The chairman of the House Armed Services Committee on Friday issued another warning to members of the bipartisan debt supercommittee urging them to come to an agreement in order to avoid a “devastating” across-the-board cut to Pentagon spending in January 2013.
“Hope is not a strategy that our senior military leadership can rely on,” Rep. Buck McKeon (R-Calif.) wrote in a letter to the co-chairs of the 12-member debt panel, Rep. Jeb Hensarling (R-Texas) and Sen. Patty Murray (D-Wash.). “They are obligated to plan for the worst-case scenario. They will not wait until December 2012 in hopes that things get better.”
He added: “Unless we act today, the dismantling of the greatest Armed Forces in history could begin tomorrow.”
McKeon, other members of Congress and Pentagon officials have argued since the supercommittee’s inception that the consequences of a failure by the panel would hit defense spending particularly hard if the across-the-board cut were to go into effect in 2013.

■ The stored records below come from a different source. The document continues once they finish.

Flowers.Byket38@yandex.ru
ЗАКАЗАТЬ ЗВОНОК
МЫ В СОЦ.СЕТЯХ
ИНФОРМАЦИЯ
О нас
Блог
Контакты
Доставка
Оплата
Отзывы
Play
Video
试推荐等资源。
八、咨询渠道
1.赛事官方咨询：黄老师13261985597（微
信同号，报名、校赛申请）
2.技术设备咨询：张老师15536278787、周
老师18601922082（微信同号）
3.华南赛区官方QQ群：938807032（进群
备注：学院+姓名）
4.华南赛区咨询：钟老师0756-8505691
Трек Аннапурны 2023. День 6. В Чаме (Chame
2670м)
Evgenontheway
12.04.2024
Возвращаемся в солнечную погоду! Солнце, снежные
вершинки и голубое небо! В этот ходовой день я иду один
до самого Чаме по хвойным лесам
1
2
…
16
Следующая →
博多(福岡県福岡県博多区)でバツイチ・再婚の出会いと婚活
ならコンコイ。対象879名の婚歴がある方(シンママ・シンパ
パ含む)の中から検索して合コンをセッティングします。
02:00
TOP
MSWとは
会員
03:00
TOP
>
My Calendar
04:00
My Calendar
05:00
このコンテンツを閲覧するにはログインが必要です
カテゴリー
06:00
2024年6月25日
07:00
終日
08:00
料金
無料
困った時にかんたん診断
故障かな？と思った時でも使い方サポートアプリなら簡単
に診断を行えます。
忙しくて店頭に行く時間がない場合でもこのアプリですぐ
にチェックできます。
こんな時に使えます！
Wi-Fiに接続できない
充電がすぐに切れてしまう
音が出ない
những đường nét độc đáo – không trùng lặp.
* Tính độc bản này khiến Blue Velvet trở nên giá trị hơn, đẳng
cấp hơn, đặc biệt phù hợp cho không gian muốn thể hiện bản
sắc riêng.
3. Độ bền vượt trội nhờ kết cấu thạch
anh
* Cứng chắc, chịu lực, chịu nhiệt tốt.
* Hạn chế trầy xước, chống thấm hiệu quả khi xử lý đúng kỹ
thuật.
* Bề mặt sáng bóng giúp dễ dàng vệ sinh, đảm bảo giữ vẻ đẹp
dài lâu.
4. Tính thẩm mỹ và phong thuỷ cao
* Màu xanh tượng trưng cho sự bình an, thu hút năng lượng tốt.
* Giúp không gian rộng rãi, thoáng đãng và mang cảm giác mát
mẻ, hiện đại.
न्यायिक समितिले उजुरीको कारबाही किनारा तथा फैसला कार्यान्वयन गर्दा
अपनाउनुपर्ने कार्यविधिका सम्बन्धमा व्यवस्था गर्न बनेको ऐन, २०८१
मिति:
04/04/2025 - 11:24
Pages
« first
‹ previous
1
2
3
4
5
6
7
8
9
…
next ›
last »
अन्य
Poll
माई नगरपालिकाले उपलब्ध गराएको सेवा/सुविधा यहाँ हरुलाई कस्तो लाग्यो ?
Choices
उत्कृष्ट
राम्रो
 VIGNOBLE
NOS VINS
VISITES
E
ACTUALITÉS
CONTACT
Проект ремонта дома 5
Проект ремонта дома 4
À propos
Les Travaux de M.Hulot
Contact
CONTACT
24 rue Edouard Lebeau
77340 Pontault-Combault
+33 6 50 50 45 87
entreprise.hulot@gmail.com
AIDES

But Friday’s letter marks a shift in that message, as it underscores that even if members of Congress seek to undo the across-the-board cut, officials must make long-term spending decisions based on the information that is available at the time.
“As the FY13 budget is due early next year, a failed agreement would force the Defense Department to begin deep and irrevocable cuts to our Armed Forces next year in order to reap the savings in 2013,” McKeon wrote. “Once the process is set in motion, it will be difficult — if not impossible — to stop.”
Democrats on the bipartisan panel late Friday afternoon rejected an offer from Republicans that would have fallen short of the committee’s mandate to achieve $1.2 trillion in deficit savings over the next 10 years.
That means that five days out from its Nov. 23 deadline, the joint committee remains deadlocked, and negotiations among the 12 lawmakers look to continue throughout the weekend.
Some members of both parties have downplayed the impact a failure by the panel would have, noting that $1.2 trillion in deficit savings will be enacted anyway due to the “trigger” called for in the August debt deal and that members in theory would have 13 months until January 2013 to try to come to an agreement on an alternative way to distribute those cuts.
But McKeon’s letter Friday warns against that line of thinking, arguing that the impact on national security would be “immediate.”